Still, one of the reasons I love my job, as a portrait photographer, is that I get to meet complete strangers and, within the course of a few minutes, get to know them well enough to capture a bit of their essence. If I’m on my game, the photo they leave with shows a version of them that looks as if they’d had a great night’s sleep and just run into their best friend. It’s a well choreographed set of greetings, questions, pauses and insights, eventually framing an image and clicking a shutter release. 

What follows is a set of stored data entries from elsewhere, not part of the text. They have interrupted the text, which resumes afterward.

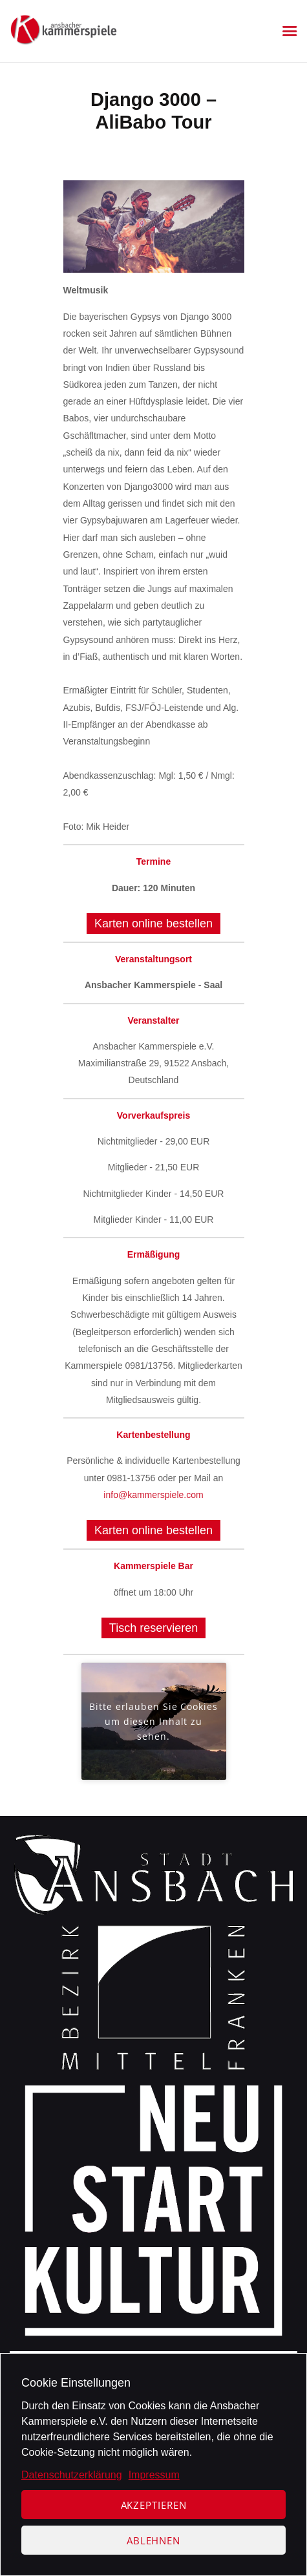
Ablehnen (153, 2540)
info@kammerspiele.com (153, 1495)
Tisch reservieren (153, 1627)
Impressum (154, 2474)
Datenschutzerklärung (71, 2474)
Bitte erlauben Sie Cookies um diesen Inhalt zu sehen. (153, 1721)
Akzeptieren (154, 2504)
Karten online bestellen (153, 923)
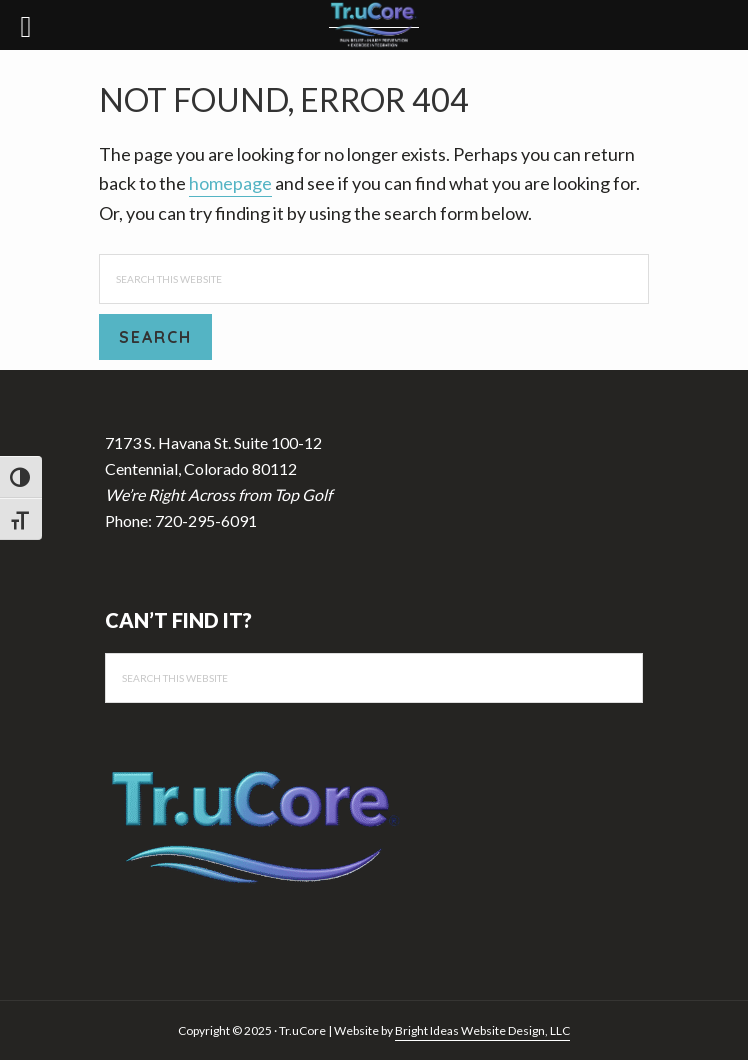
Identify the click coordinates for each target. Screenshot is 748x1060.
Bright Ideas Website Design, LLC (482, 1030)
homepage (230, 183)
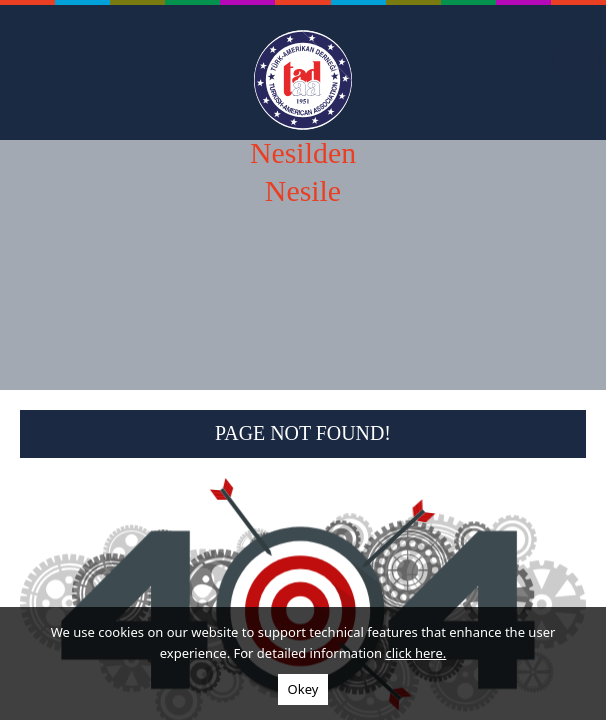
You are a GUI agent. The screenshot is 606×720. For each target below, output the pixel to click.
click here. (415, 653)
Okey (303, 689)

Audrey was going to be a bit of a challenge. Luckily we weren’t all that busy that day so we had a chance to sit and talk. I made her a cup of tea. We compared notes on what having kids was like and how jarring it was that the world of advertising seems to impossibly coexist in the same universe as diapers and midnight feedings. By the time she was in front of the camera, she was able to center herself and muster enough of a Mona Lisa smile that she left with some degree of dignity. 

“You’re going to Photoshop some of this fat off, right?” For some reason most women say that as they walk out the door. 

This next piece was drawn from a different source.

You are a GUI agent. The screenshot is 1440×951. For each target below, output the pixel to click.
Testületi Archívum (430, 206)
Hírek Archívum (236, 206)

Among the hundreds of tools in my arsenal, ‘Liquify’ is one of the most notorious. It does exactly what it sounds like. Apply that filter and the entire image becomes fluid. There’s even a cursor that looks like an index finger. Whatever area you touch the image becomes pliable enough to stretch or shrink or reshape at will. If Michelangelo had had Photoshop, I’d imagine that all the subjects of the Sistine Chapel would have looked like super models. But you use it at your peril. Audrey’s silhouette wasn’t how she remembered herself before the pregnancy and lack of sleep and the stress of a job search. Forgetting my own prime directive, I reshaped her to resemble what she might have looked like years earlier… before stretch marks and midnight feedings; sweat pants and Chinese food. 

At first, she was ecstatic. She called me and expressed the same kind of joy and gratitude you might direct to someone who just saved you from drowning. And then things started to go wrong. 

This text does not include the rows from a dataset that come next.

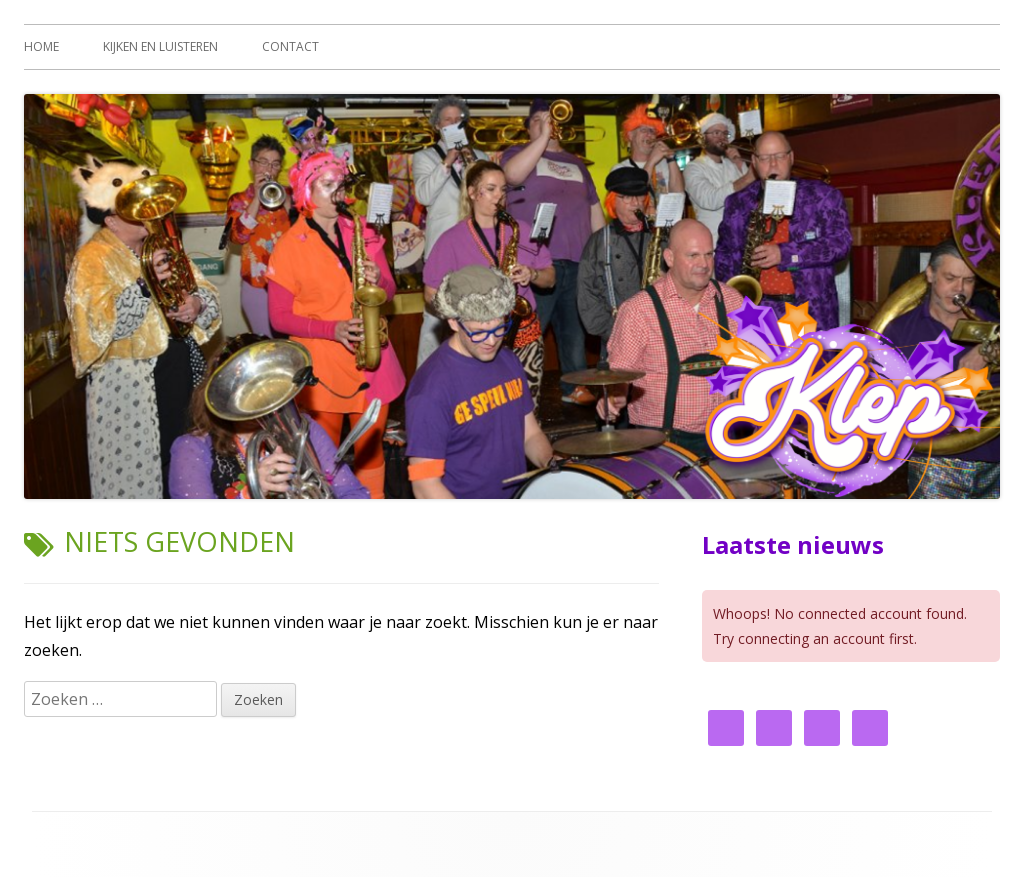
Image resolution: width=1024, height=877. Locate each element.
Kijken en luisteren (160, 46)
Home (41, 46)
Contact (290, 46)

The managers at the Agency weren’t happy with her performance. Rather than fire her outright, they hired another woman to do precisely the same job as she did and stoodback to watch them fight it out. After a few months of this and a particularly bad day, Audrey had had enough and stormed off, not to be seen again. 

Her replacement, smug from winning what was almost a street fight, pointed to her image on the website… the one I’d lovingly retouched a few months earlier. The same one where I assumed the god like privilege of taking her back in time and transforming her from a size 16 to an 8. 

And she said, “No way in hell was she ready for this job. Just look at all the weight she gained since she joined the company.” 

Ouch. Tools used without discipline and some degree of judgment (even with the best of intentions) come with consequences. In 2020, every model on every magazine cover has been tweaked to perfection. In that world there is no cellulite. Hips and breasts magically snap to perfect ratios. Skin is flawless. Teeth, eyes, noses conform to olympian standards. It’s a fatal embrace. In recent years, software has been created to automate the process. It’s relatively easy to go from a raw photo to a Kim Kardashian knock off in just a few clicks. 

To do less is to reveal your subject as being merely human, but it leaves the rest of humanity struggling to accomplish in real life what’s so trivial to do with technology. And worse, do we really want a generation of people who look like second rate clones? 

Gratefully, time has a way of clarifying things. As a portrait photographer, I have an innate love of how unique faces are. I know from life experience that after everything else is gone, an image may be all that’s left. What a missed opportunity to try and blend everyone to some arbitrary beauty standard. 

If I had to shoot Audrey again, I’d tell her that this is herself at this single moment in time; nobly trying to balance her relationships and parenthood with a career and doing the best she can. That’s the kind of spirit that’s worth capturing.